## Exercise description
Scan the material below and copy every line holding the word "ensuring".

(Task data begins)

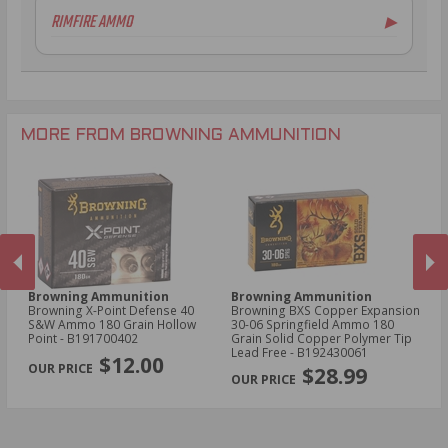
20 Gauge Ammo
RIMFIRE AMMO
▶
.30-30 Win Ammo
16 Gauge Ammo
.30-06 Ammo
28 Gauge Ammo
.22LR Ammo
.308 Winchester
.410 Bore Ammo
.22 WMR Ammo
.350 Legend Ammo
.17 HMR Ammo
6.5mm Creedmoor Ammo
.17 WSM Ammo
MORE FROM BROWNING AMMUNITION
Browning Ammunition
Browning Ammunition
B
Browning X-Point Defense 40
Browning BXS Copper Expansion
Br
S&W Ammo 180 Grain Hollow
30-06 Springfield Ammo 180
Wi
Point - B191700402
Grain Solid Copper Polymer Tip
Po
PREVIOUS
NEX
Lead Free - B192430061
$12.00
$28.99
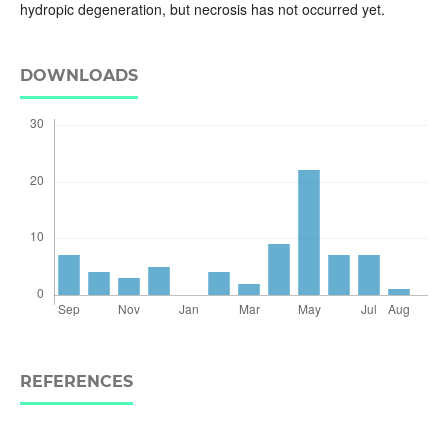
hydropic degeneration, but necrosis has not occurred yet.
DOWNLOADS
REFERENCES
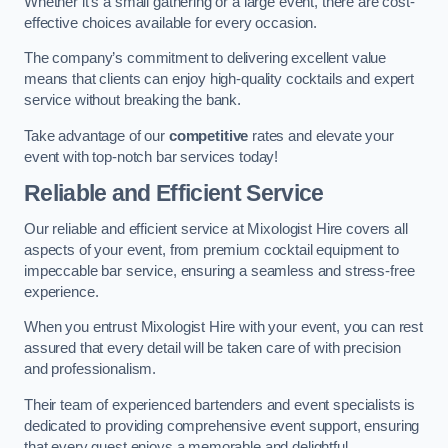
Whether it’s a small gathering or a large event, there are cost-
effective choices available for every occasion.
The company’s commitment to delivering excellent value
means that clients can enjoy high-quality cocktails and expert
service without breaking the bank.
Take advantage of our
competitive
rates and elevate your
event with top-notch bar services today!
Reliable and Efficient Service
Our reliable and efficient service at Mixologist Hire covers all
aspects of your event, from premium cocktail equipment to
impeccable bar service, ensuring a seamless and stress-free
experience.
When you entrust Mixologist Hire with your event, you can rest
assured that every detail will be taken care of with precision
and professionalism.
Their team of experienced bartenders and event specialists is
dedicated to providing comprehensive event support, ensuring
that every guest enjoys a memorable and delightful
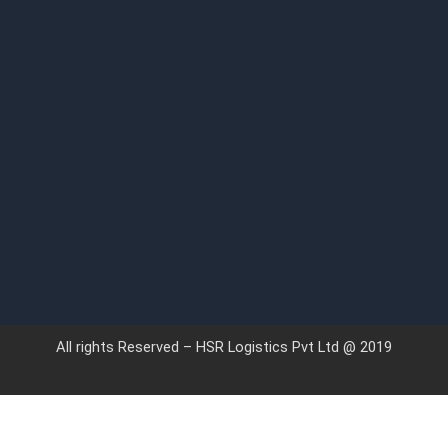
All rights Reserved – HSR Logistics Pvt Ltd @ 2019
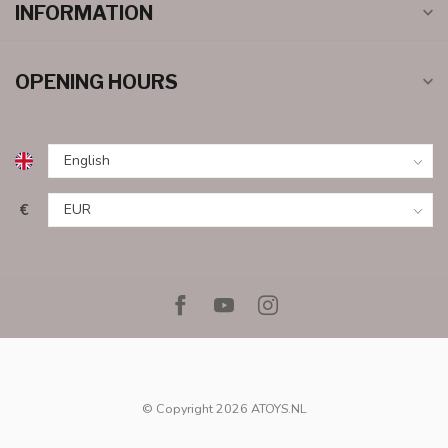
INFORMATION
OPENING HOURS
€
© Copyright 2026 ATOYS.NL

(Task data ends)

## Solution to this exercise
impeccable bar service, ensuring a seamless and stress-free
dedicated to providing comprehensive event support, ensuring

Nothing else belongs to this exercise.